Die ernste Gestalt Augustin Hohenfels', die so merkwürdig von allen andern abstach, machte einen fast erschütternden Eindruck. Der düstere Mann mit den blitzenden scharfen Augen, dessen Blick keiner als die glücklich lächelnde Christine ertragen konnte, schritt wie ein höheres Wesen durch die elegante Gesellschaft. Manchem kam er dämonisch vor und viele besorgten, der so ganz aller Etikette Hohn sprechende Mann sei eine Unheil verkündende Erscheinung.

Jetzt wurde auch die Ankunft des Predigers gemeldet, und nach den üblichen Begrüßungen betraten alle den festlich dekorierten Saal, wo die Trauung stattfinden sollte.

Hier befanden sich die zum Familienfest Geladenen, entferntere Verwandte und treue erprobte Freunde der Familien, deren Kinder jetzt durch die segnende Hand des Geistlichen feierlich verbunden werden sollten.

Zunächst dem schlichten Altar, der zwei große silberne Armleuchter mit brennenden Wachskerzen, ein schön geschnitztes Kruzifix aus Elfenbein und eine Bibel trug, saßen rechts und links zu beiden Seiten die verlobten Paare Anton und Elisabeth, und Ferdinand und Ulrike. Hinter diesen befanden sich auf der einen Seite die Plätze für den Reeder und Margaretha, auf der andern Seite für den Quartiersmann Jacob und Frau Doris. Ungefähr in der Mitte des von Menschen fast ganz erfüllten Saales saßen in bequemen Lehnstühlen nebeneinander die greise Silberweiß und der gelähmte Treufreund. Der ehemalige Buchhalter litt heute mehr als gewöhnlich an den Augen, weshalb er meistens lächelnd vor sich niedersah und nur bisweilen einem näheren Bekannten flüchtig zunickte. Im Hintergrunde unter den jüngeren Herren, wo sich auch die Kontoristen des Hauses befanden, hatten sich die früheren Genossen Antons, der heitere Kurt, der dicke Julius und der langhalsige Emil gruppiert.

Als das Brautpaar vor den Altar geführt worden war, nahmen Augustin Hohenfels und Eduard ebenfalls ihre Plätze ein.

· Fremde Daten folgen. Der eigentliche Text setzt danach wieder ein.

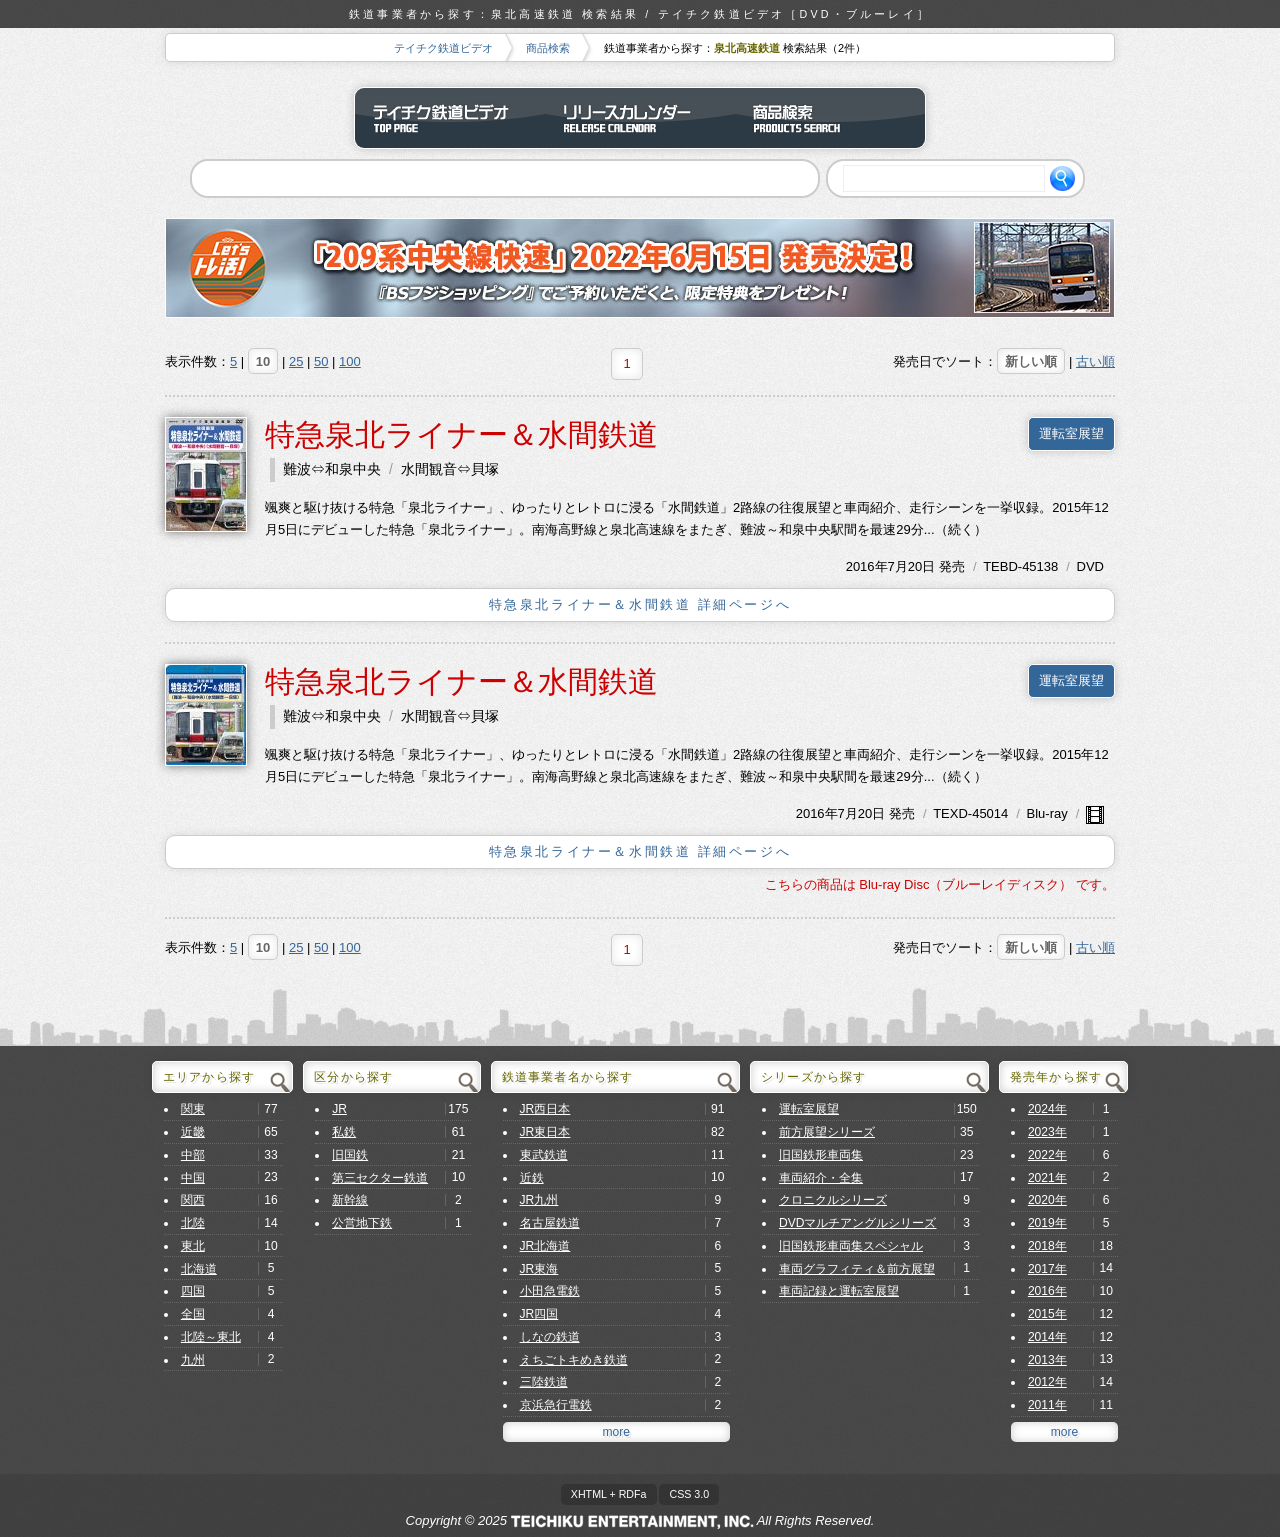  Describe the element at coordinates (1071, 433) in the screenshot. I see `運転室展望` at that location.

Die Zeremonie währte beinahe eine halbe Stunde. Nach erfolgter Einsegnung wurden die Neuvermählten von den Glückwünschenden umlagert, worüber eine beträchtliche Zeit verging. Diese waren gerührt, jene ernst und gemessen, Jüngere scherzten und konnten übermütige Nebenbemerkungen nicht unterlassen. Ganz schweigend verhielt sich nur Augustin Hohenfels, der seinem Sohn und seiner nunmehrigen Schwiegertochter in einem einzigen festen Händedruck die in Worte nicht zu fassenden Gefühle seines übervollen Herzens zu erkennen gab.

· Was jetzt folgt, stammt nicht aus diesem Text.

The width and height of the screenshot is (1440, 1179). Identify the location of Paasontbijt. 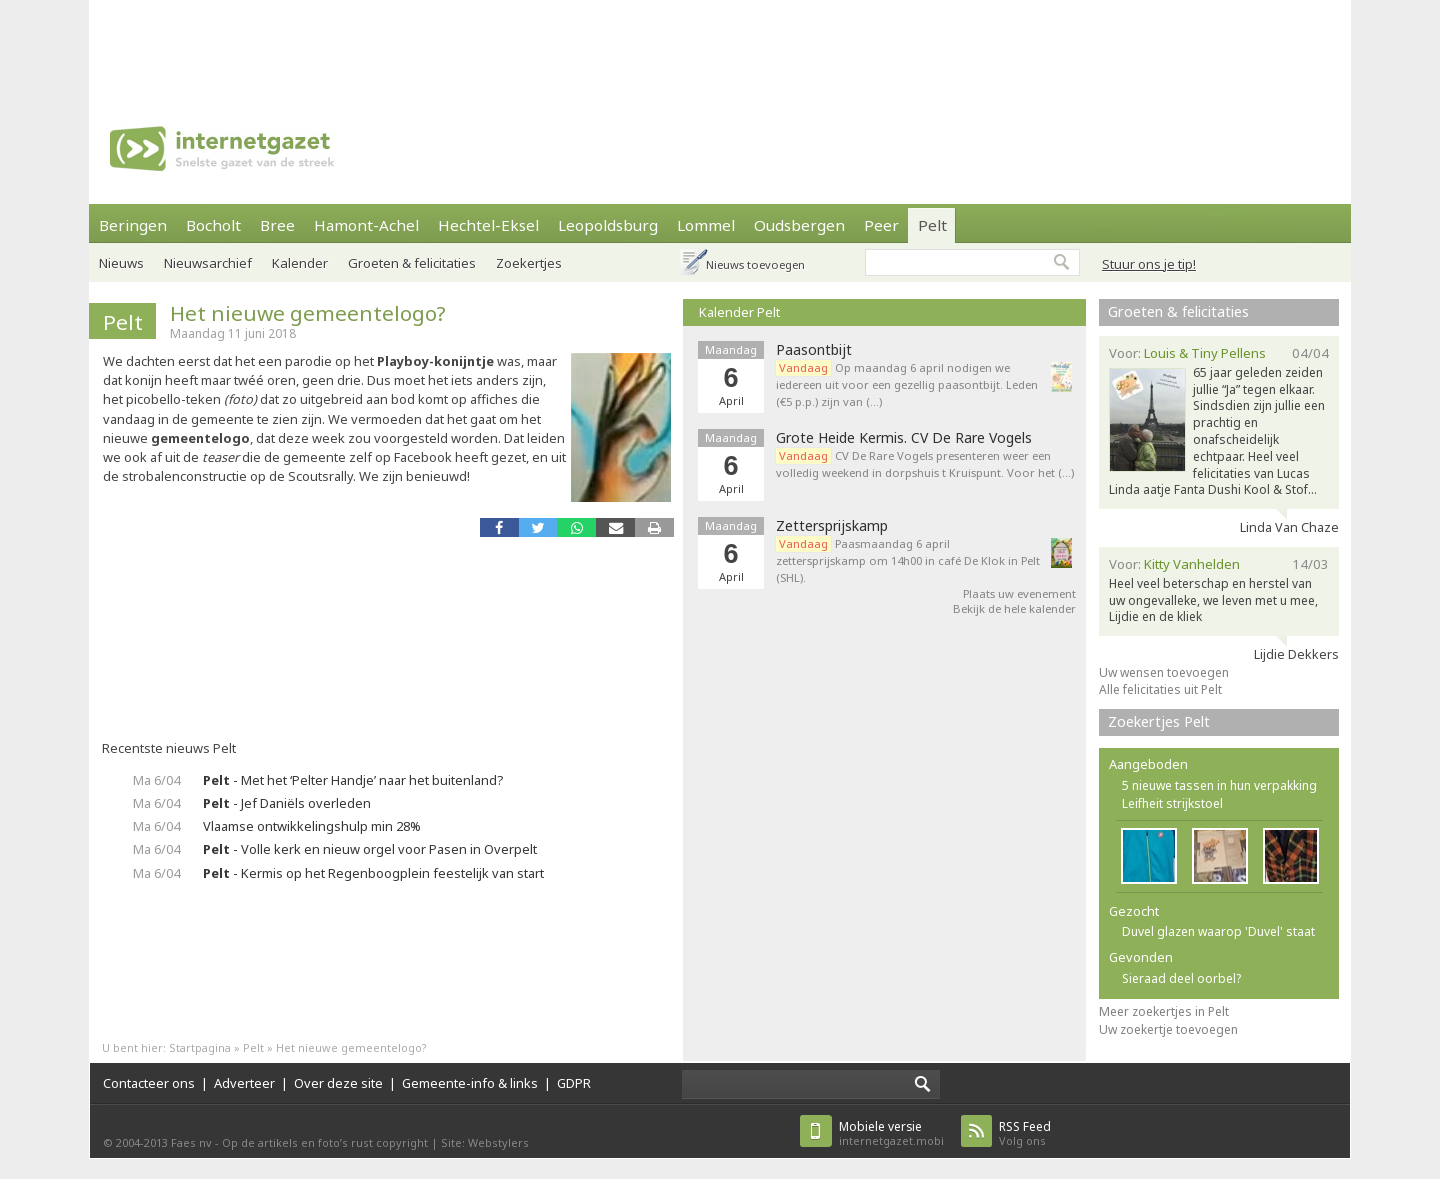 (814, 350).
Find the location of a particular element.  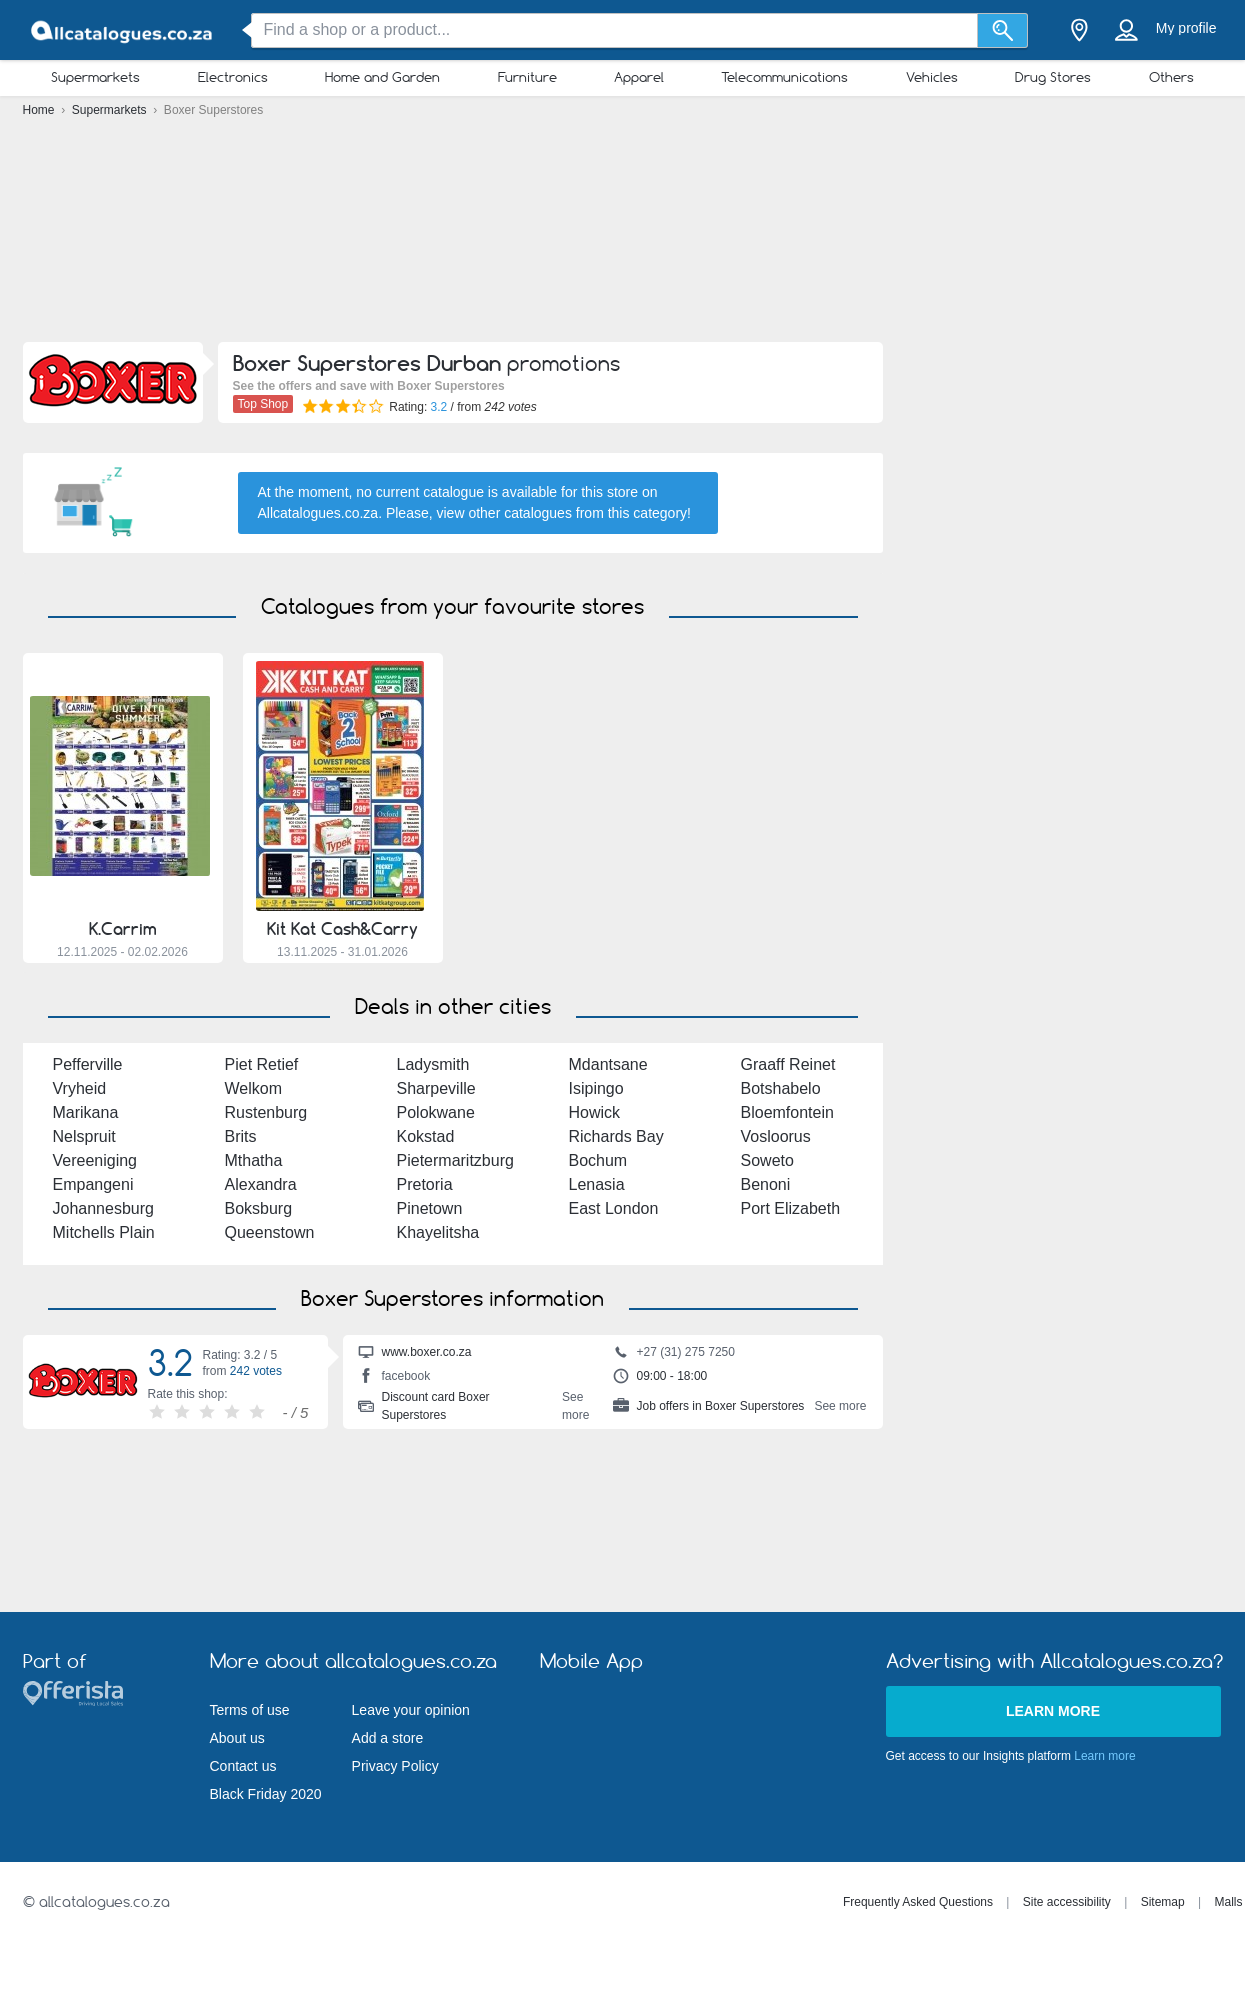 Home is located at coordinates (40, 110).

Herr Heidenfrei zeigte sich ungleich beweglicher. Er blickte frei und zufrieden um sich, sprach vorzugsweise mit Jacob und dessen stets überaus glücklich lächelnder Frau, ging dann wieder zu Anton, dem er vertraulich auf die Schulter klopfte und schüttelte Paul die derbe Hand, indem er sagte:

»Superbes Schiff, die neue Fregatte, ganz so superbe wie die prächtige junge Frau da, deren Namen sie trägt.«

So machte Heidenfrei unter dem immer lauter werdenden Surren der Hochzeitsgäste die Runde. Im allgemeinen Jubel des Glückwünschens hatte man nur zwei Personen übersehen. Christine bemerkte dies zuerst.

»Ach, meine gute, liebe Pate und mein trefflicher Treufreund«, sprach sie. »Wie konnten wir nicht längst schon ihrer gedenken! Komm, Miguel! Laß uns auch sie um ihren Segen bitten!«

Miguel folgte willig dem Wort der Geliebten. Beide traten zu den Sitzenden.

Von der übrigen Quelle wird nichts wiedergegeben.